▸ Problem to work on
Below are entries; copy exactly the lines from the one with "ookie-файлы и технологии" through the one with "ошении обработки персональных данных.", both included, and leave out the rest.

▸ Excerpted records

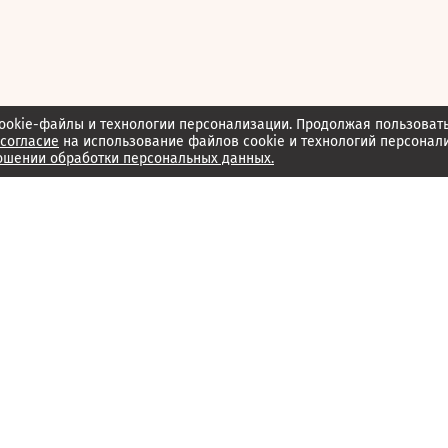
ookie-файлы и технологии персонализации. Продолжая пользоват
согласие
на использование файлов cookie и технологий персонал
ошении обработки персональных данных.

...

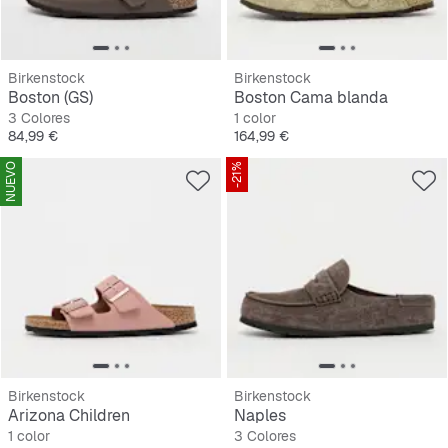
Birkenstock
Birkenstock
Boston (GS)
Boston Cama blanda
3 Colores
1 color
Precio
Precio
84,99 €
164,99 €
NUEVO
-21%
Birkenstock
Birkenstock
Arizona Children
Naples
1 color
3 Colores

---

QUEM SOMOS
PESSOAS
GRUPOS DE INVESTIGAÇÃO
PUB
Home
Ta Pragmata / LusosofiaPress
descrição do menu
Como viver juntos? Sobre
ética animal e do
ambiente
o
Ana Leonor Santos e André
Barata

▸ Output for this exercise
ookie-файлы и технологии персонализации. Продолжая пользоват
согласие
на использование файлов cookie и технологий персонал
ошении обработки персональных данных.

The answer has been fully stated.